I have a theory that football in particular, isn’t actually a very scientific sport. It seems to mostly be governed by lore, rule-of-thumb and tribal knowledge. Nothing about the NFL play or personnel choosing screams that the teams are operating in a science or evidence based fashion or anything like that. Except maybe the Patriots- I wonder how much is Brady vs. how much is Belichick doing something fundamentally different than other teams that we don’t know about.
Case in point- there have been studies showing that statistically in pro football, there’s some hay to be made by being more aggressive on fourth down instead of almost always punting. Yet the pros nearly ALWAYS punt on fourth down. Why? Because that’s the tribal knowledge. Personnel decisions seem to be made in an equally arbitrary fashion- concentrating on height, weight, speed, etc… and less on intangible stuff like “do they win games?”, “do their teammmates respect them?” and so forth.
So I think this is the same thing in part- a combination of the tribal knowledge of “3rd and 2 - run the ball” combined with a lame attempt to confound that tribal knowledge by doing the opposite and trying to pass in the middle/short range of the field, when that’s a lot less helpful than just running the ball- at least that way, you have a pretty good chance of getting at least a yard, which sets you up for 4th and 1… oh wait, they CAN’T run again on 4th and 1. Oops.
There’s no coaching schools to go to, certifications, or anything along those lines that companies valued at many billions of dollars would use to evaluate their chief operating officer candidates. Most places on that scale would require an MBA from a good school, as well as good performance. But there is nothing similar in the sports world, particularly football. There aren’t researchers writing papers on how to coach, or how to pick players. There aren’t coaching students learning this and writing articles for the journals in the off season.
Football coaching seems to be a system entirely dominated by connections and imperfect evaluation of on-field performance, where again, due to that tribal knowledge, a promising young coach could well be penalized for doing the smart thing and going for it on fourth down, because “everyone knows” that you don’t go for it on fourth down.

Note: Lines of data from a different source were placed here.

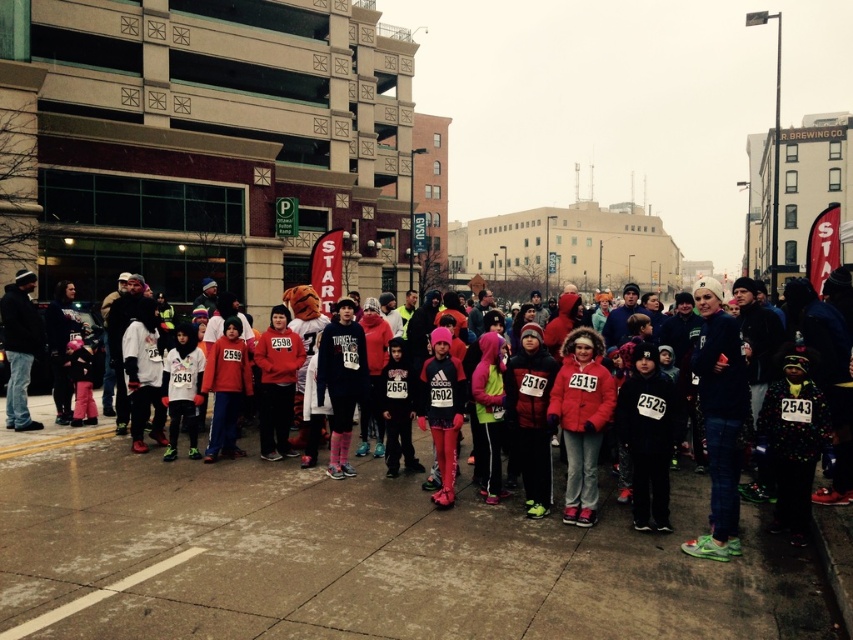 Is matte red jacket at center smaller than pink matte leggings at center?

Indeed, matte red jacket at center has a smaller size compared to pink matte leggings at center.

Can you confirm if matte red jacket at center is positioned below pink matte leggings at center?

Correct, matte red jacket at center is located below pink matte leggings at center.

You are a GUI agent. You are given a task and a screenshot of the screen. Output one action in this format:
    pyautogui.click(x=<x>, y=<y>)
    Task: Click on the matte red jacket at center
    This screenshot has height=640, width=853.
    Given the screenshot: What is the action you would take?
    pyautogui.click(x=317, y=528)

Where is `matte red jacket at center`? The image size is (853, 640). matte red jacket at center is located at coordinates (317, 528).

Can you confirm if matte red coat at center is positioned below pink matte leggings at center?

No.

The width and height of the screenshot is (853, 640). Describe the element at coordinates (581, 419) in the screenshot. I see `matte red coat at center` at that location.

The width and height of the screenshot is (853, 640). In order to click on matte red coat at center in this screenshot , I will do `click(581, 419)`.

Who is higher up, matte red coat at center or matte black hoodie at center?

matte black hoodie at center

The height and width of the screenshot is (640, 853). What do you see at coordinates (581, 419) in the screenshot?
I see `matte red coat at center` at bounding box center [581, 419].

The width and height of the screenshot is (853, 640). What are the coordinates of `matte red coat at center` in the screenshot? It's located at (581, 419). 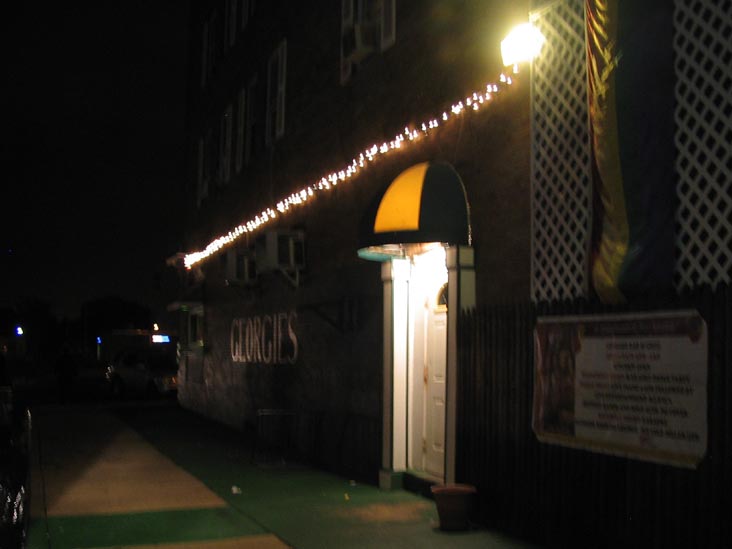 Find the location of a particular element. This screenshot has height=549, width=732. trash is located at coordinates (31, 498). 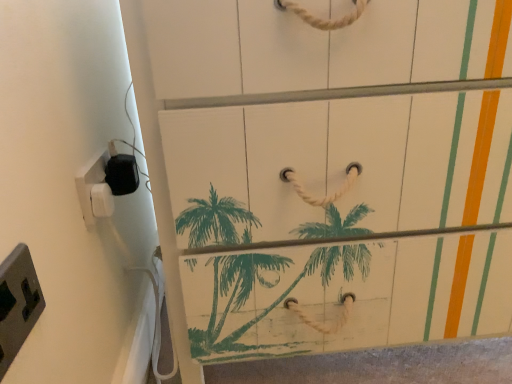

It’s all well and good that going against the grain (like, say, going for it on 4th instead of punting) might give you a slight statistical advantage, but the NFL isn’t a video game and it’s got an extremely small sample size of 16 games. Put yourself in the coach’s shoes:
a) You have a 50% chance to win playing traditionally, and win or lose both ownership and the fans understand and accept your decision making; you can’t win every game.
b) You have a 55% chance to win never punting, but if you lose (45% chance) there is a major outcry from the fanbase and ownership might fire you.
I think you should never punt when it is 4th and reasonably short and you are in your opponent’s half of the field. Either do a field goal or go for it. But on 4th-and-longs or when pinned deep in your own half, sure, nobody could fault you for being conservative.
It’s not Brady. He’s great but he’s not the whole team. When Brady was suspended following Deflategate and they had backup QBs, they did fine. There’s no question that he’s a big reason for their success but it’s mostly due to Belichick.
Right. Coaches don’t actually optimize for winning, they optimize for not getting fired. Those two goals are mostly the same, but in certain corner cases, like the one you outline, they don’t.
Marshawn was getting yardage almost every time he carried the ball that game, and there was time for at least 2 plays. Just because the defense is in a particular alignment doesn’t mean you can’t still run it right at them and gain a couple yards.